YOUR ASSIGNMENT
Give back the line below containing "ফিফার কাছ থেকে" and every later line, exactly.

Records from a dataset:
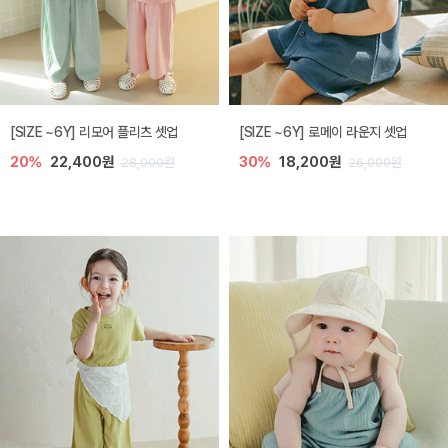
[SIZE ~6Y] 리모어 플리츠 셋업
[SIZE ~6Y] 로메이 라운지 셋업
20%
22,400원
30%
18,200원
28,000원
26,000원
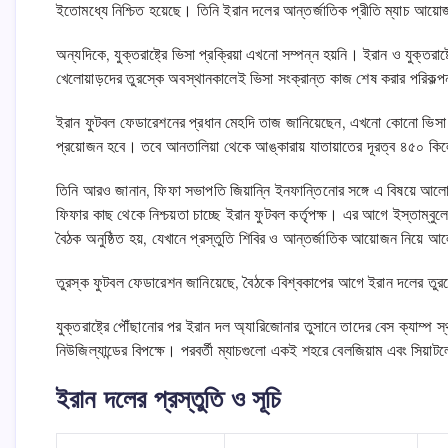
ইতোমধ্যে নিশ্চিত হয়েছে। তিনি ইরান দলের আন্তর্জাতিক প্রীতি ম্যাচ আয়ো
অন্যদিকে, যুক্তরাষ্ট্রে ভিসা প্রক্রিয়া এখনো সম্পন্ন হয়নি। ইরান ও যুক্তর
খেলোয়াড়দের তুরস্কে অবস্থানকালেই ভিসা সংক্রান্ত কাজ শেষ করার পরিকল্প
ইরান ফুটবল ফেডারেশনের প্রধান মেহদি তাজ জানিয়েছেন, এখনো কোনো ভিসা ইস
প্রয়োজন হবে। তবে আনতালিয়া থেকে আঙ্কারায় যাতায়াতের দূরত্ব ৪৫০ কিলোম
তিনি আরও জানান, ফিফা সভাপতি জিয়ান্নি ইনফান্তিনোর সঙ্গে এ বিষয়ে আলো
ফিফার কাছ থেকে নিশ্চয়তা চাচ্ছে ইরান ফুটবল কর্তৃপক্ষ। এর আগে ইস্তাম্বু
বৈঠক অনুষ্ঠিত হয়, যেখানে প্রস্তুতি শিবির ও আন্তর্জাতিক আয়োজন নিয়ে 
তুরস্ক ফুটবল ফেডারেশন জানিয়েছে, বৈঠকে বিশ্বকাপের আগে ইরান দলের তুরস্কে
যুক্তরাষ্ট্রে পৌঁছানোর পর ইরান দল অ্যারিজোনার তুসানে তাদের বেস ক্যাম্প স
নিউজিল্যান্ডের বিপক্ষে। পরবর্তী ম্যাচগুলো একই শহরে বেলজিয়াম এবং সিয়াটল
ইরান দলের প্রস্তুতি ও সূচি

WRITTEN ANSWER
ফিফার কাছ থেকে নিশ্চয়তা চাচ্ছে ইরান ফুটবল কর্তৃপক্ষ। এর আগে ইস্তাম্বু
বৈঠক অনুষ্ঠিত হয়, যেখানে প্রস্তুতি শিবির ও আন্তর্জাতিক আয়োজন নিয়ে 
তুরস্ক ফুটবল ফেডারেশন জানিয়েছে, বৈঠকে বিশ্বকাপের আগে ইরান দলের তুরস্কে
যুক্তরাষ্ট্রে পৌঁছানোর পর ইরান দল অ্যারিজোনার তুসানে তাদের বেস ক্যাম্প স
নিউজিল্যান্ডের বিপক্ষে। পরবর্তী ম্যাচগুলো একই শহরে বেলজিয়াম এবং সিয়াটল
ইরান দলের প্রস্তুতি ও সূচি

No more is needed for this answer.